------ Records for the exercise

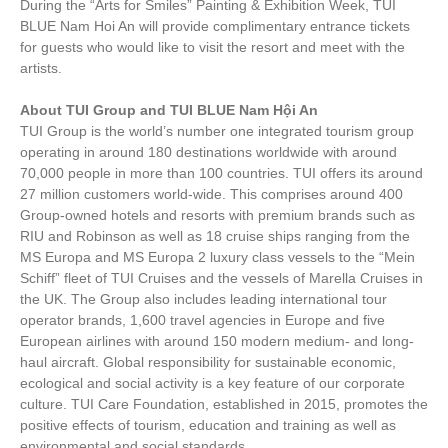
During the “Arts for Smiles” Painting & Exhibition Week, TUI
BLUE Nam Hoi An will provide complimentary entrance tickets
for guests who would like to visit the resort and meet with the
artists.
About TUI Group and TUI BLUE Nam Hội An
TUI Group is the world’s number one integrated tourism group
operating in around 180 destinations worldwide with around
70,000 people in more than 100 countries. TUI offers its around
27 million customers world-wide. This comprises around 400
Group-owned hotels and resorts with premium brands such as
RIU and Robinson as well as 18 cruise ships ranging from the
MS Europa and MS Europa 2 luxury class vessels to the “Mein
Schiff” fleet of TUI Cruises and the vessels of Marella Cruises in
the UK. The Group also includes leading international tour
operator brands, 1,600 travel agencies in Europe and five
European airlines with around 150 modern medium- and long-
haul aircraft. Global responsibility for sustainable economic,
ecological and social activity is a key feature of our corporate
culture. TUI Care Foundation, established in 2015, promotes the
positive effects of tourism, education and training as well as
environmental and social standards.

------------

§ Required action: Please output exactly the lines of the data above, from its first line through the line with "MS Europa and", and nothing else; drop the pictures.

§ Your response:
During the “Arts for Smiles” Painting & Exhibition Week, TUI
BLUE Nam Hoi An will provide complimentary entrance tickets
for guests who would like to visit the resort and meet with the
artists.
About TUI Group and TUI BLUE Nam Hội An
TUI Group is the world’s number one integrated tourism group
operating in around 180 destinations worldwide with around
70,000 people in more than 100 countries. TUI offers its around
27 million customers world-wide. This comprises around 400
Group-owned hotels and resorts with premium brands such as
RIU and Robinson as well as 18 cruise ships ranging from the
MS Europa and MS Europa 2 luxury class vessels to the “Mein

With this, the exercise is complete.